Alongside Platt is a brand new cast – Julianne Moore, Kaitlyn Dever, Amy Adams, Amandla Stenberg, Nik Dodani, Colton Ryan and Danny Pino. Steven Levenson adapted the script from his original version of the scene. Platt is the only actor to make the jump from stage to screen, angering some in the theater community.

“Dear Evan Hansen” focuses on the awkward Evan who inadvertently becomes a social media sensation, with dire consequences. A lie about being the best friend of a deceased classmate earns him popularity and a girlfriend, but the lie ends up corrupting.

It captures the tensions between children and their parents, as well as the exploration of suicide, alienation and peer pressure. This is the central paradox: why do people feel so lonely in such a connected world? – is a timely message as the nation grapples with COVID-19 isolation.

“We have all been through this horrible ordeal. He left scars on our societies and on our psyches. And I think “Dear Evan Hansen” is part of the solution to help us heal and help us find hope that we desperately need, but frankly deserve, ”said Chbosky.

Benj Pasek and Justin Paul’s songs include the iconic anthem “You Will Be Found”, “Waving Through a Window”, “For Forever” and “Words Fail”, but some have not made it to theaters.

The stage version, for example, opens with the two moms of the show singing “Anybody Have a Map? but the new movie roars with “Waving Through a Window” with Evan in his bedroom.

Chbosky explains that “Waving Through a Window” was necessary to start the film because it is told from Evan’s point of view and instantly anchored the film in his head. “As hard as it was to kill this darling, it opened up the whole movie,” he says. Fans will always hear, “Does anyone have a card? If they pay attention: Evan’s high school marching band plays the song in the opening sequence, an adorable little Easter egg.

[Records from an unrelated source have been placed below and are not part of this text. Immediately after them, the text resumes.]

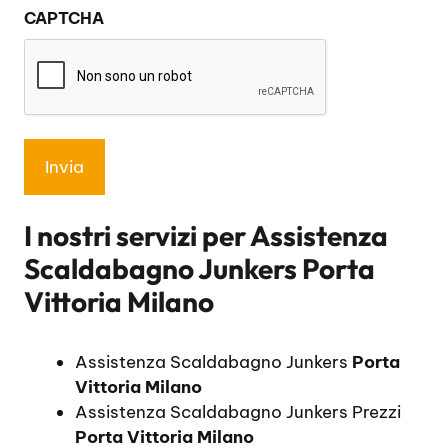
CAPTCHA
privacy
*
I nostri servizi per
Assistenza
Scaldabagno Junkers Porta
Vittoria Milano
Assistenza Scaldabagno Junkers
Porta
Vittoria Milano
Assistenza Scaldabagno Junkers Prezzi
Porta Vittoria Milano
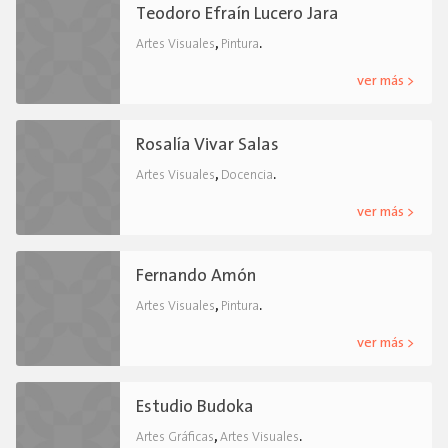
Teodoro Efraín Lucero Jara
,
.
Artes Visuales
Pintura
ver más >
Rosalía Vivar Salas
,
.
Artes Visuales
Docencia
ver más >
Fernando Amón
,
.
Artes Visuales
Pintura
ver más >
Estudio Budoka
,
.
Artes Gráficas
Artes Visuales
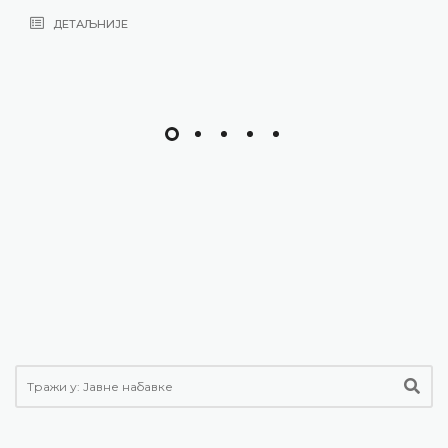
ДЕТАЉНИЈЕ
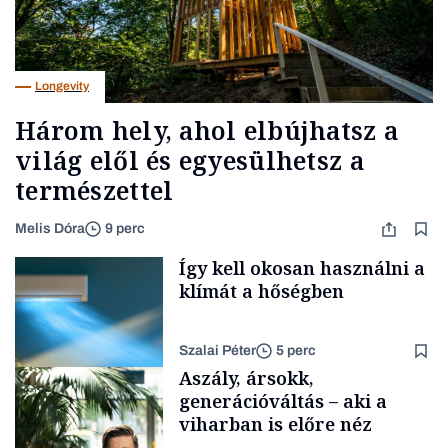
Longevity
Három hely, ahol elbújhatsz a
világ elől és egyesülhetsz a
természettel
Melis Dóra
9 perc
Így kell okosan használni a
klímát a hőségben
Szalai Péter
5 perc
Aszály, ársokk,
generációváltás – aki a
viharban is előre néz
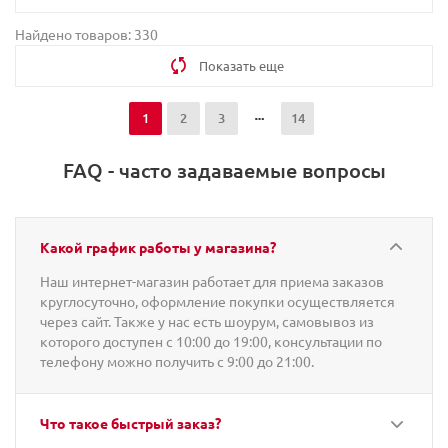
Найдено товаров: 330
Показать еще
1
2
3
14
FAQ - часто задаваемые вопросы
Какой график работы у магазина?
Наш интернет-магазин работает для приема заказов
круглосуточно, оформление покупки осуществляется
через сайт. Также у нас есть шоурум, самовывоз из
которого доступен с 10:00 до 19:00, консультации по
телефону можно получить с 9:00 до 21:00.
Что такое быстрый заказ?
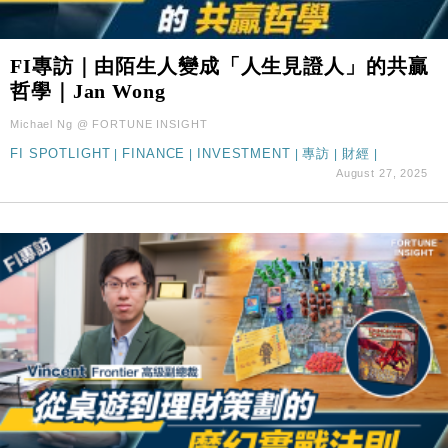
FI專訪｜由陌生人變成「人生見證人」的共贏
哲學｜Jan Wong
Michael Ng @ FORTUNE INSIGHT
FI SPOTLIGHT
|
FINANCE
|
INVESTMENT
|
專訪
|
財經
|
August 27, 2025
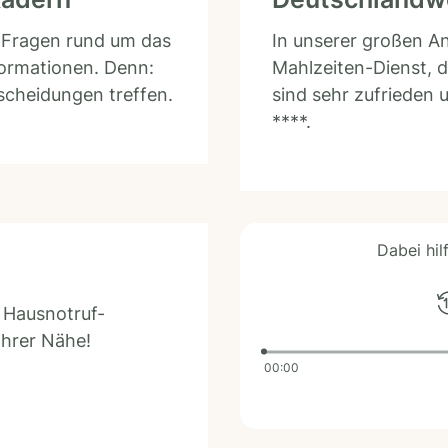
e Fragen rund um das
In unserer großen An
formationen. Denn:
Mahlzeiten-Dienst, d
tscheidungen treffen.
sind sehr zufrieden
****.
Dabei hil
u Hausnotruf-
Ihrer Nähe!
00:00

The film “Dear Evan Hansen” conforms to the intimate nature of the stage version, which Chbosky calls “a musical in small m” and “more like a drama with songs”. In this version, the songs become thoughts in the characters’ heads and no one is suggesting that they are actually singing or that someone in the scene is singing.

The filmmakers took the opportunity to expand the role and give a song to Alana, a hyper organized friend of Evan (played by Stenberg) who confesses that she shares a lot of his anxieties and that many more people than he thinks. too. There’s also a revised ending showing more of Evan’s repentance.

But one thing that was never discussed was asking Platt to replay Evan. Despite some snark online about his age – he’ll be 28 this month – Platt stunned the director with a performance he calls the “legend thing”.

“See the movie,” Chbosky says. “If at the end of the movie you still feel like that, well, okay. I could shell out a few dollars for kindness therapy. But the great, great, great, great, great majority of people, once they see the movie and see what it can do, it’s like, “Who else can play it?” Anybody. Literally no one. He’s Evan Hansen.

Filming was made more difficult by COVID-19 protocols, but Platt believes the isolation and fear the pandemic sparked was captured by the cast.

“The only bright side to the absolute horror of the pandemic was that we were already really in that emotional headspace,” he says. “As difficult and somewhat lonely as it made the experience, I think it really added to the integrity and authenticity of the feeling of the film.”